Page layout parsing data
┄┄┄┄┄┄
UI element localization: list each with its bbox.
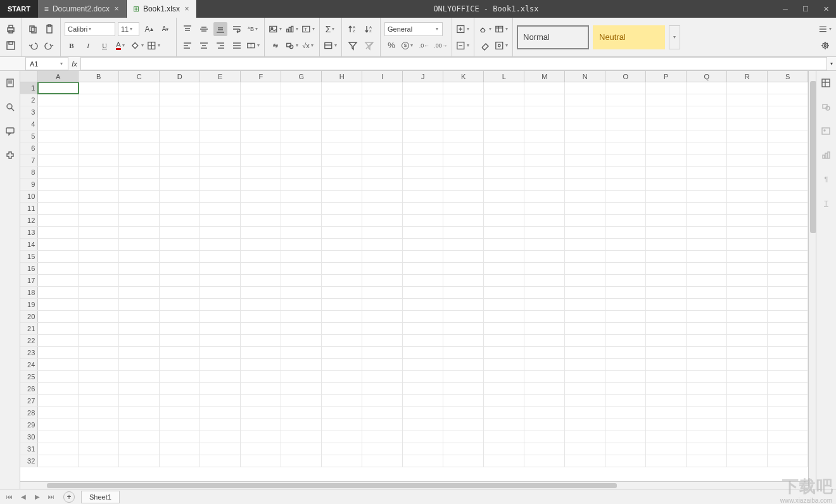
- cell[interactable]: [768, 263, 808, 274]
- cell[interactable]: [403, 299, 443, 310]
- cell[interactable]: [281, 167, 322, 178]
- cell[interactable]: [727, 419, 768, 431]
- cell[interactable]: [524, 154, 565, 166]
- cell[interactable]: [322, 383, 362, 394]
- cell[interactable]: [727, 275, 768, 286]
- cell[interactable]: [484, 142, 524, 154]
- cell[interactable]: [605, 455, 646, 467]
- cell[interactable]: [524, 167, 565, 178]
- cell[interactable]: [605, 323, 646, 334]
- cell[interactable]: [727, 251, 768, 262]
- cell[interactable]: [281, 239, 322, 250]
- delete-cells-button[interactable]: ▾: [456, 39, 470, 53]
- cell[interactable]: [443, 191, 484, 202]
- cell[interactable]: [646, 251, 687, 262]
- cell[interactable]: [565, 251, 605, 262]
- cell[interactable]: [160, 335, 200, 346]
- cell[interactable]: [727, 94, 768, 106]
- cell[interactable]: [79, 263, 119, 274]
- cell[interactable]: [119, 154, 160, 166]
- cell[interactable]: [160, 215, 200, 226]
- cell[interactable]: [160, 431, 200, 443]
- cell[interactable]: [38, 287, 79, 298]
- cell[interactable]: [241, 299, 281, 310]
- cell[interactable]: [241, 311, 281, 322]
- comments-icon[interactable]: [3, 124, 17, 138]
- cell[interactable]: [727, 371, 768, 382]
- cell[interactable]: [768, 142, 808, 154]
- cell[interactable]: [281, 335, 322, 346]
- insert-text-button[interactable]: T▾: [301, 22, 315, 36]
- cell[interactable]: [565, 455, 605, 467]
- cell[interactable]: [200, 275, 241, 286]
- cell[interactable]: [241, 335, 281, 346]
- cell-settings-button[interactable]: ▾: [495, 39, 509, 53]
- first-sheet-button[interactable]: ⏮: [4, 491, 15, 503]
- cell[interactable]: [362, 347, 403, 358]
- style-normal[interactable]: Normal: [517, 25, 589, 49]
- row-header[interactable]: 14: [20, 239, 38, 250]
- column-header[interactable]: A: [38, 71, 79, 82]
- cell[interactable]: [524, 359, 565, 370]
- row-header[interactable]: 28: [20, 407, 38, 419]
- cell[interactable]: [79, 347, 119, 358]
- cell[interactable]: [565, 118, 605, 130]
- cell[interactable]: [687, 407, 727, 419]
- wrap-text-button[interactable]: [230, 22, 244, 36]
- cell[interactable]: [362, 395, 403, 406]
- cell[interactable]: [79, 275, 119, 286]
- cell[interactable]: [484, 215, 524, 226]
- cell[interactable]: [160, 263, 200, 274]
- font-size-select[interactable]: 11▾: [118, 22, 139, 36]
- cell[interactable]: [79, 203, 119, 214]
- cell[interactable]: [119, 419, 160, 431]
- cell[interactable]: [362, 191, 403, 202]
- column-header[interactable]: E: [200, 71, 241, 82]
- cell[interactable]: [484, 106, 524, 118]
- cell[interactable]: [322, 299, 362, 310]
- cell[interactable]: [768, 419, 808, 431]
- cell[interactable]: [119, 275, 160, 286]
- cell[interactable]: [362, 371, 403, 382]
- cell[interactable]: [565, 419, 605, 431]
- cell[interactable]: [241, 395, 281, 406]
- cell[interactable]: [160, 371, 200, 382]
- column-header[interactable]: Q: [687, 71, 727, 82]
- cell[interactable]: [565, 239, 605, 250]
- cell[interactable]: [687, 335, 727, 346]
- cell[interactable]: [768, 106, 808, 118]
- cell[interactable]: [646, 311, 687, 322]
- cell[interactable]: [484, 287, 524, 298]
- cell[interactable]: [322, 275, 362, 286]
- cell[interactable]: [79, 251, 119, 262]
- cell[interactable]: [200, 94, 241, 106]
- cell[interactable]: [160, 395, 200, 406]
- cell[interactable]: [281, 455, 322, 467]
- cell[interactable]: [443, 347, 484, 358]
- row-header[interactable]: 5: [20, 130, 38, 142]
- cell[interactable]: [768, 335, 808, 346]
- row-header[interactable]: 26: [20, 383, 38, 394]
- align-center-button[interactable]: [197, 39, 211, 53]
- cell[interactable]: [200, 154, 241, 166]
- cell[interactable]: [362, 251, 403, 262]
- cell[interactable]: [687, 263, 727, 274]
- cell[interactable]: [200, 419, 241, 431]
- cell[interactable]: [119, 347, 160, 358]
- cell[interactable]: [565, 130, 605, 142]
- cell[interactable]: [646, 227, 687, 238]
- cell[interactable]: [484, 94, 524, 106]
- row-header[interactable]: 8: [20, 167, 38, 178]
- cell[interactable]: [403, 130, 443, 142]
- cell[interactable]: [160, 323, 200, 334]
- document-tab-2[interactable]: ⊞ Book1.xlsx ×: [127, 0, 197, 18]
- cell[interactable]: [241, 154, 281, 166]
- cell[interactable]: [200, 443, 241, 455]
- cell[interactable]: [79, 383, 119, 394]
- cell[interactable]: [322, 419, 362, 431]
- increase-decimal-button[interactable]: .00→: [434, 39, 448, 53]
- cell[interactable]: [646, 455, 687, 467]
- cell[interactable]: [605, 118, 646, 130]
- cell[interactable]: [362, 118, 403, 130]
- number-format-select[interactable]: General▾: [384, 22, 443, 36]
┄┄┄┄┄┄
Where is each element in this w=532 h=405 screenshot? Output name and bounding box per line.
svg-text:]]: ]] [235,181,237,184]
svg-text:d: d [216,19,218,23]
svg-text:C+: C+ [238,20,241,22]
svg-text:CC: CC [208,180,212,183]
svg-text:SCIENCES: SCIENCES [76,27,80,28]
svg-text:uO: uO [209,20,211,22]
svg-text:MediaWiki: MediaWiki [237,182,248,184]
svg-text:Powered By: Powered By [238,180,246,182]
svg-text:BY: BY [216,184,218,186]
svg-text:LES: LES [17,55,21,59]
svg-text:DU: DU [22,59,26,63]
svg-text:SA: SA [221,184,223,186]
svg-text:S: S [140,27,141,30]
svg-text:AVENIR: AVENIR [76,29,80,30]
┄┄┄┄┄┄
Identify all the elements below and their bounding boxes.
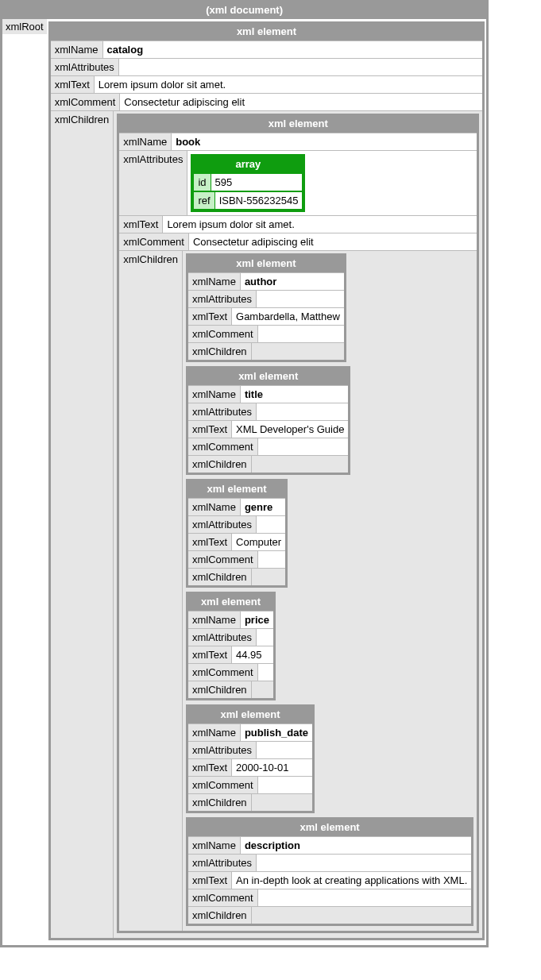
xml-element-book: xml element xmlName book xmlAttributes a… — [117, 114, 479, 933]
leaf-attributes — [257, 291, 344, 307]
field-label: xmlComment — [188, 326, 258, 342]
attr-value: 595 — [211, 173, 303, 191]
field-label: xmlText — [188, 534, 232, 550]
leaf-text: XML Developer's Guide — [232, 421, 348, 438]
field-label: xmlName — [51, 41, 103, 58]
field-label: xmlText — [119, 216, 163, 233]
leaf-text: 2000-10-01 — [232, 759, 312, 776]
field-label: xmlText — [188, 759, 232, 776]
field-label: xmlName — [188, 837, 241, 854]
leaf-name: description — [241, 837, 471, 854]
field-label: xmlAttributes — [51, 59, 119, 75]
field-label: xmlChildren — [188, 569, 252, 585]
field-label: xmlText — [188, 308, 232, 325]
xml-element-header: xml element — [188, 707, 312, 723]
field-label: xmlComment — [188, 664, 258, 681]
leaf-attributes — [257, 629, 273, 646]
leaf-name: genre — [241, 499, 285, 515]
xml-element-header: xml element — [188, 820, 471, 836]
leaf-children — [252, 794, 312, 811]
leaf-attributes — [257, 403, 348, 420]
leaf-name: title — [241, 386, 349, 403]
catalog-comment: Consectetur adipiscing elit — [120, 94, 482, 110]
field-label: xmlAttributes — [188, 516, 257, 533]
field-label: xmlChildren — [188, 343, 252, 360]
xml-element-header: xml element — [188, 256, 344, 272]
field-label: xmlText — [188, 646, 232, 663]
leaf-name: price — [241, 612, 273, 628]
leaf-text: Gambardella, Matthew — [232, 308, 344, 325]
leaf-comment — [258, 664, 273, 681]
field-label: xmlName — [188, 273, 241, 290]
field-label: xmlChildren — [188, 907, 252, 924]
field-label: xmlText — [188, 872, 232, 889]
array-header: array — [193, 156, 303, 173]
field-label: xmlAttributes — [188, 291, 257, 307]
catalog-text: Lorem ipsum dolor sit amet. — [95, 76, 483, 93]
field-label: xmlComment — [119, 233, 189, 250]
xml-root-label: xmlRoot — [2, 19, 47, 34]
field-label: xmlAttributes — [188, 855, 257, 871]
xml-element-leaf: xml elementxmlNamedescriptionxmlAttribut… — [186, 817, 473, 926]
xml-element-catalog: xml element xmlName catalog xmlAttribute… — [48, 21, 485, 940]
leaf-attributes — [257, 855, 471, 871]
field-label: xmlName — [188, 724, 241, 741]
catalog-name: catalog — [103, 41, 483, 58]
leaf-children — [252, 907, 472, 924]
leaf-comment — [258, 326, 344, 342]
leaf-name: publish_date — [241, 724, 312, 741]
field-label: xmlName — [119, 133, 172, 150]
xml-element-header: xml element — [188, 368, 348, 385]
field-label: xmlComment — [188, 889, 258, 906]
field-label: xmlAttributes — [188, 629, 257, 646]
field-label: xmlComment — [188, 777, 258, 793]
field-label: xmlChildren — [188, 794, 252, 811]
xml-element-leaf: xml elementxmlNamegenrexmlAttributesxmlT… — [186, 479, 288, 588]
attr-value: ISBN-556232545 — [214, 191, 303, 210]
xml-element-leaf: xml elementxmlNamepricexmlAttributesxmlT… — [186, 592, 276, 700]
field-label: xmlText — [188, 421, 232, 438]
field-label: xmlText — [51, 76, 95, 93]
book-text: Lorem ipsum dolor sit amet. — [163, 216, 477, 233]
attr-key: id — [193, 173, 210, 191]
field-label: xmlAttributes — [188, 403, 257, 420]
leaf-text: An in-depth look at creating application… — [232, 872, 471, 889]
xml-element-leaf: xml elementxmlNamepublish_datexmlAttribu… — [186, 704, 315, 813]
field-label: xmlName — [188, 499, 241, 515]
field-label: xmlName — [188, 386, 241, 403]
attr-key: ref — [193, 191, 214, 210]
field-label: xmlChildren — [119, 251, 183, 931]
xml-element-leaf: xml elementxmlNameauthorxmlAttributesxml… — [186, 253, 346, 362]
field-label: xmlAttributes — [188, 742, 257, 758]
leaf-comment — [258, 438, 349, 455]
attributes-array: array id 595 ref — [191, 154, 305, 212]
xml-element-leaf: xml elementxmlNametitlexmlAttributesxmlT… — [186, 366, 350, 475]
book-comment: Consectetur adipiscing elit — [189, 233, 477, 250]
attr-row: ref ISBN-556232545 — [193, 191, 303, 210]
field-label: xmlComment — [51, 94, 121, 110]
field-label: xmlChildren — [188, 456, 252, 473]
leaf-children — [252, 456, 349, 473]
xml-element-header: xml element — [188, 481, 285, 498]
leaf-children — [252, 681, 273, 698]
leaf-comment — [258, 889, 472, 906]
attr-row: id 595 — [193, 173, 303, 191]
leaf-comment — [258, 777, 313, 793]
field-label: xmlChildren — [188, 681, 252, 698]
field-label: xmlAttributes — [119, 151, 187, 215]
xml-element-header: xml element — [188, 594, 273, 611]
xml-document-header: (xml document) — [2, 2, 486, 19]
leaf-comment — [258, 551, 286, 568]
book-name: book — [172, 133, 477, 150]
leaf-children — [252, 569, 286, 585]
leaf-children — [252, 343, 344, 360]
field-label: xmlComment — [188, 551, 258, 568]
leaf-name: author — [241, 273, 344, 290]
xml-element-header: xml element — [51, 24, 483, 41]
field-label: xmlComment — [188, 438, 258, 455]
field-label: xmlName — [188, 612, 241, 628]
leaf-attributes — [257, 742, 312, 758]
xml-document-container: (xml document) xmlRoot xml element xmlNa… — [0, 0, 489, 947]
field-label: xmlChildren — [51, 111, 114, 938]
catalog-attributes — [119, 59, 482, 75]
┄┄┄┄┄┄
- What you should do
Each line that holds the word "button" should be extracted from the records.

- Exercise output
- delete-cells-button[interactable]: ▾: [456, 39, 470, 53]
- insert-text-button[interactable]: T▾: [301, 22, 315, 36]
- cell-settings-button[interactable]: ▾: [495, 39, 509, 53]
- first-sheet-button[interactable]: ⏮: [4, 491, 15, 503]
- wrap-text-button[interactable]: [230, 22, 244, 36]
- align-center-button[interactable]: [197, 39, 211, 53]
- increase-decimal-button[interactable]: .00→: [434, 39, 448, 53]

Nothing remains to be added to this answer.